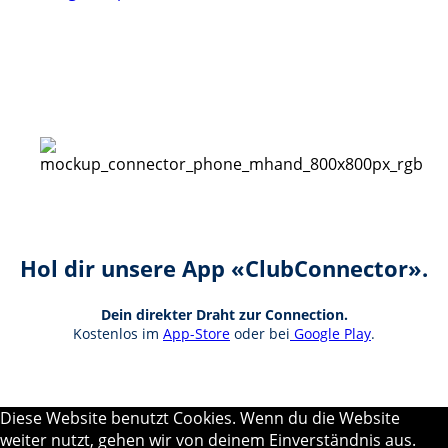
Hol dir unsere App «ClubConnector».
Dein direkter Draht zur Connection.
Kostenlos im
App-Store
oder bei
Google Play
.
Diese Website benutzt Cookies. Wenn du die Website
weiter nutzt, gehen wir von deinem Einverständnis aus.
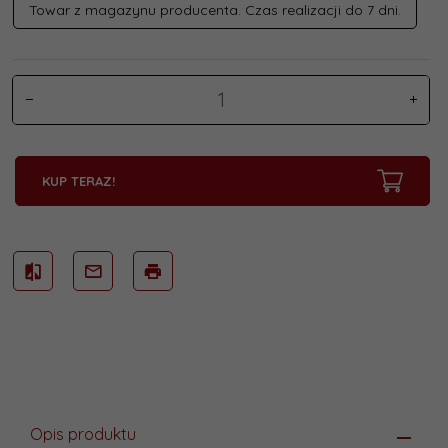
Towar z magazynu producenta. Czas realizacji do 7 dni.
KUP TERAZ!
Opis produktu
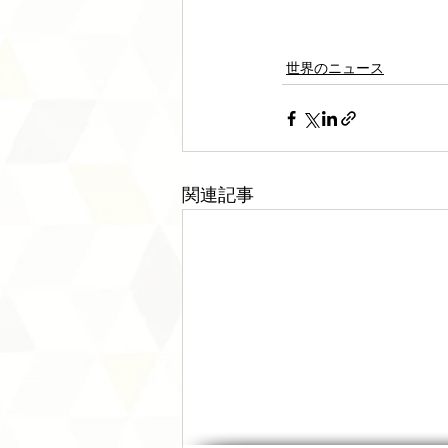
世界のニュース
関連記事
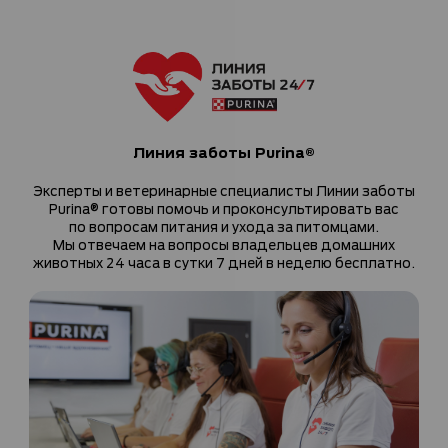
Линия заботы Purina®
Эксперты и ветеринарные специалисты Линии заботы
Purina® готовы помочь и проконсультировать вас
по вопросам питания и ухода за питомцами.
Мы отвечаем на вопросы владельцев домашних
животных 24 часа в сутки 7 дней в неделю бесплатно.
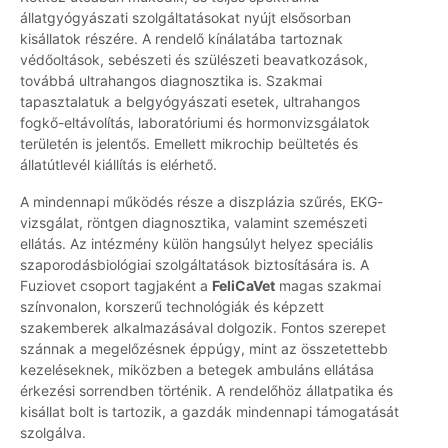
állatgyógyászati szolgáltatásokat nyújt elsősorban
kisállatok részére. A rendelő kínálatába tartoznak
védőoltások, sebészeti és szülészeti beavatkozások,
továbbá ultrahangos diagnosztika is. Szakmai
tapasztalatuk a belgyógyászati esetek, ultrahangos
fogkő-eltávolítás, laboratóriumi és hormonvizsgálatok
területén is jelentős. Emellett mikrochip beültetés és
állatútlevél kiállítás is elérhető.
A mindennapi működés része a diszplázia szűrés, EKG-
vizsgálat, röntgen diagnosztika, valamint szemészeti
ellátás. Az intézmény külön hangsúlyt helyez speciális
szaporodásbiológiai szolgáltatások biztosítására is. A
Fuziovet csoport tagjaként a
FeliCaVet
magas szakmai
színvonalon, korszerű technológiák és képzett
szakemberek alkalmazásával dolgozik. Fontos szerepet
szánnak a megelőzésnek éppúgy, mint az összetettebb
kezeléseknek, miközben a betegek ambuláns ellátása
érkezési sorrendben történik. A rendelőhöz állatpatika és
kisállat bolt is tartozik, a gazdák mindennapi támogatását
szolgálva.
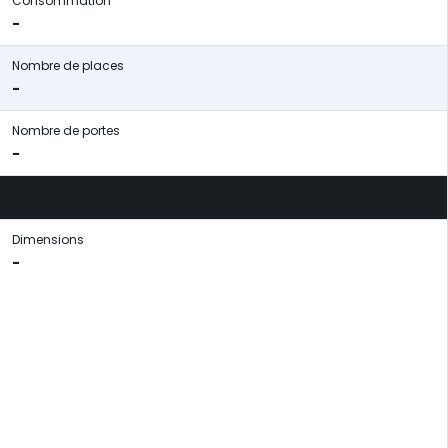
Consommation
-
Nombre de places
-
Nombre de portes
-
Dimensions
-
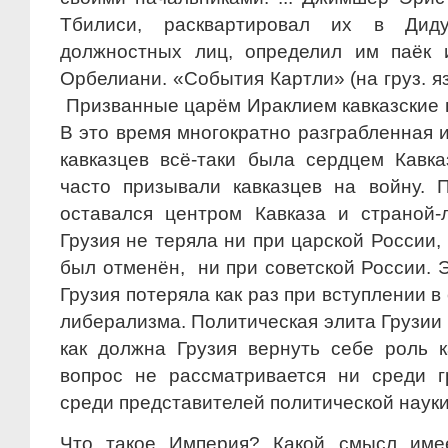
Тбилиси, расквартировал их в Дид
должностных лиц, определил им паёк 
Орбелиани. «События Картли» (на груз. язы
Призванные царём Ираклием кавказские 
В это время многократно разграбленная 
кавказцев всё-таки была сердцем Кавк
часто призывали кавказцев на войну. 
оставался центром Кавказа и страной-
Грузия не теряла ни при царской России, 
был отменён, ни при советской России. 
Грузия потеряла как раз при вступлении в
либерализма. Политическая элита Грузии н
как должна Грузия вернуть себе роль к
вопрос не рассматривается ни среди г
среди представителей политической наук
Что такое Империя? Какой смысл имее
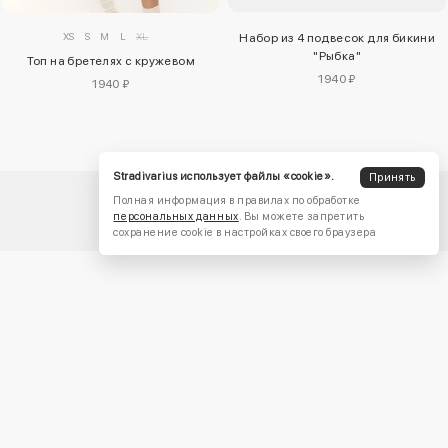
XS
S
M
L
XL
Набор из 4 подвесок для бикини
"Рыбка"
Топ на бретелях с кружевом
1940 ₽
1940 ₽
Stradivarius использует файлы «cookie».
Принять
Полная информация в правилах по обработке
персональных данных
. Вы можете запретить
сохранение cookie в настройках своего браузера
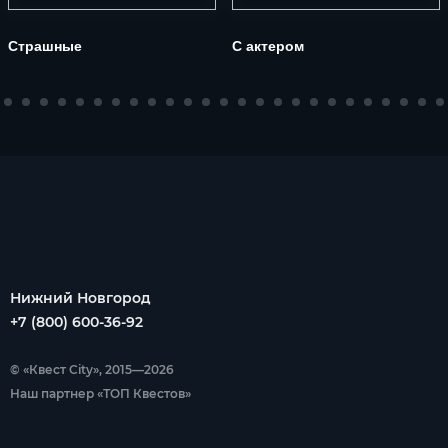
Страшные
С актером
Нижний Новгород
+7 (800) 600-36-92
© «Квест City», 2015—2026
Наш партнер «ТОП Квестов»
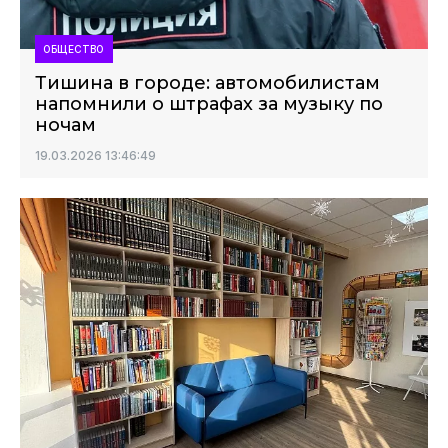
ОБЩЕСТВО
Тишина в городе: автомобилистам
напомнили о штрафах за музыку по
ночам
19.03.2026 13:46:49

WHAT THE EXERCISE ASKS =>
Write out, word for word, only the lines from the one containing "kisállat bolt is" to the end of the data above; the pictures stay out.

ANSWER SPACE =>
kisállat bolt is tartozik, a gazdák mindennapi támogatását
szolgálva.
Consommation
-
Nombre de places
-
Nombre de portes
-
Dimensions
-
Тбилиси, расквартировал их в Дид
должностных лиц, определил им паёк 
Орбелиани. «События Картли» (на груз. язы
Призванные царём Ираклием кавказские 
В это время многократно разграбленная 
кавказцев всё-таки была сердцем Кавк
часто призывали кавказцев на войну. 
оставался центром Кавказа и страной-
Грузия не теряла ни при царской России, 
был отменён, ни при советской России. 
Грузия потеряла как раз при вступлении в
либерализма. Политическая элита Грузии н
как должна Грузия вернуть себе роль к
вопрос не рассматривается ни среди г
среди представителей политической наук
Что такое Империя? Какой смысл имее
XS
S
M
L
XL
Набор из 4 подвесок для бикини
"Рыбка"
Топ на бретелях с кружевом
1940 ₽
1940 ₽
Stradivarius использует файлы «cookie».
Принять
Полная информация в правилах по обработке
персональных данных
. Вы можете запретить
сохранение cookie в настройках своего браузера
Страшные
С актером
Нижний Новгород
+7 (800) 600-36-92
© «Квест City», 2015—2026
Наш партнер «ТОП Квестов»
ОБЩЕСТВО
Тишина в городе: автомобилистам
напомнили о штрафах за музыку по
ночам
19.03.2026 13:46:49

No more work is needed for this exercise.